Page-Ashby

Steve Ashby (American, 1904–1980)

Steve Ashby, 1990, photo by Chuck Rosenak, courtesy of the Archives of American Art

1990, photo by Chuck Rosenak, courtesy of the Archives of American Art

Steve Ashby was born in 1904 in Delaplane,Virginia. He received very little formal education and never learned to read or write. The grandson of slaves and the third of twelve children, Ashby lived his entire life in the region of Fauquier County that his family had inhabited for three generations. Like many of the artists in this exhibition, Ashby discovered art making late in life after the death of a close loved one. Alone for the first time in the converted schoolhouse he had shared with his wife of thirty-five years, Ashby began to carve. His small creations, which he called “fixing-ups,” are part figurine, part assemblage. Carved from small pieces of wood and decorated with scrap clothing and various found objects, the character of Ashby’s fixing-ups varies from homely to humorous to erotic. Pictures pulled from magazines became the faces for his creations; nuts from hickory trees became breasts. Occasionally Ashby made a mobile figurine with whirligigs and appendages that moved in the wind.

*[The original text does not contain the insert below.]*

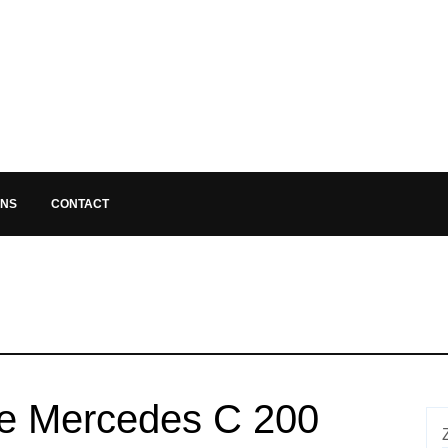
ONS
CONTACT
te Mercedes C 200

In his youth Ashby worked as a farmhand to support his family and many of the characters created in his old age reflect the character of the land he worked, his agrarian roots and his family lineage. The fixing-ups were very personal for Ashby and he claimed to derive inspiration for his carving from images that came to him in dreams. During summers he transformed his yard into a virtual display case for his creations, which stood guard in his flowerbeds and hung from the trees surrounding his home. Ashby had been carving for over a decade when, in the mid-seventies, his work began to gain recognition outside Fauquier County. He was included in the seminal exhibitions Six Naives at the Akron Institute in Ohio (1973) and Black Folk Art in America 1930-1980 at the Corcoran Gallery in Washington, D.C. (1982). Today he is widely exhibited and is regarded as one of America’s eminent folk artists.